Dataset excerpts

- Opening Delimiter -

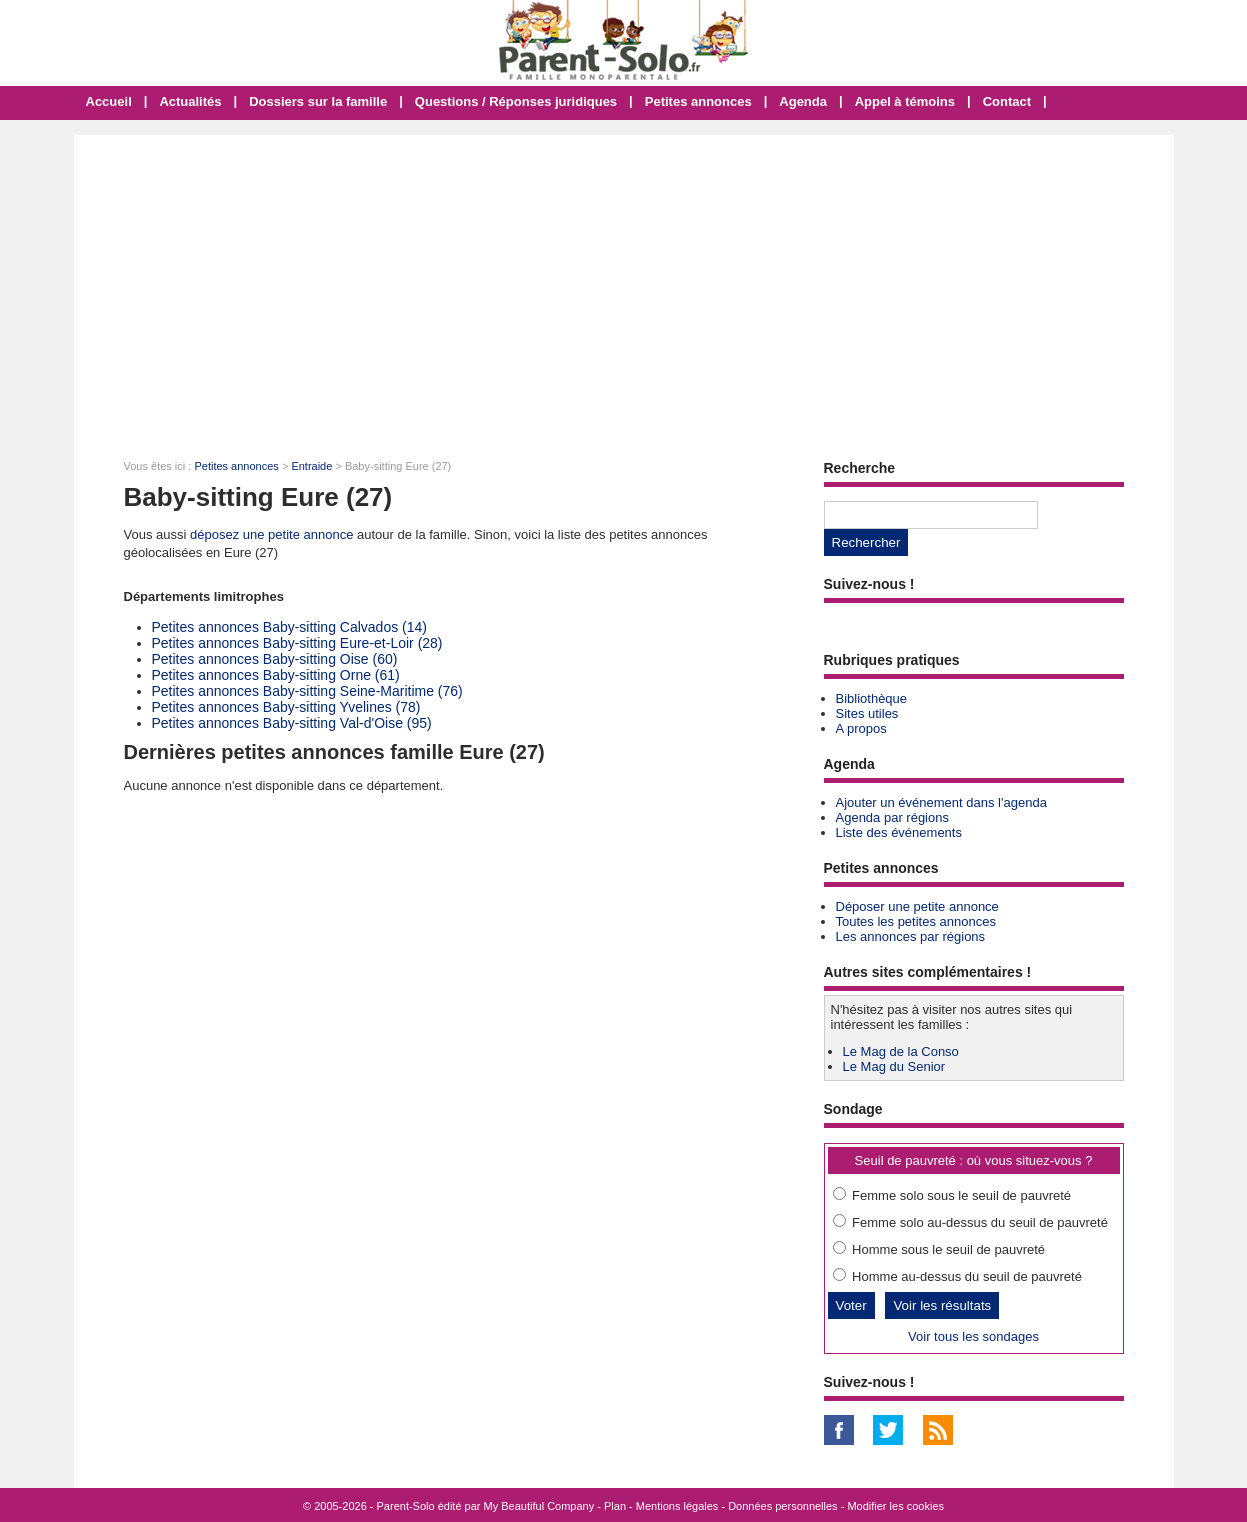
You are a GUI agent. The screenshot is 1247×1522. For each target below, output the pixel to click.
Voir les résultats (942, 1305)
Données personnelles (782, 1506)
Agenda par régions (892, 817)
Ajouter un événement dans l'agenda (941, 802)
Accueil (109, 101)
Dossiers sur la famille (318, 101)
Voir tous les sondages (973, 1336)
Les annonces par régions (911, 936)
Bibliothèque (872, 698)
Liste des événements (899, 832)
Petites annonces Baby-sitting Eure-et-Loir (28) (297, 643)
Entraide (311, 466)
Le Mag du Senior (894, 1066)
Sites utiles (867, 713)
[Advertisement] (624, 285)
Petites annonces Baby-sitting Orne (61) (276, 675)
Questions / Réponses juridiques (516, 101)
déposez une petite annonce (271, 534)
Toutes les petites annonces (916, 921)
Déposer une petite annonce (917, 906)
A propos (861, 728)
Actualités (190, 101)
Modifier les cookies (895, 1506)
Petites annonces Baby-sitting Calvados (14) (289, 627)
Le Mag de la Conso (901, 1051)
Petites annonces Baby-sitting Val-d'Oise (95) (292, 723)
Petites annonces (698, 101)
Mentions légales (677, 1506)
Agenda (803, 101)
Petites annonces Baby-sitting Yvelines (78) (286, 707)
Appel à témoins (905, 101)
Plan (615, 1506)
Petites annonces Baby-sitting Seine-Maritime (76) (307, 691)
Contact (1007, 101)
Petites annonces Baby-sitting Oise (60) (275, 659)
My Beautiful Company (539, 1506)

- Closing Delimiter -

> PROBLEM DESCRIPTION: Give the number of lines in the records where the word "annonces" shows up. Nothing else belongs in the reply.

> RESULT OF THIS TASK: 10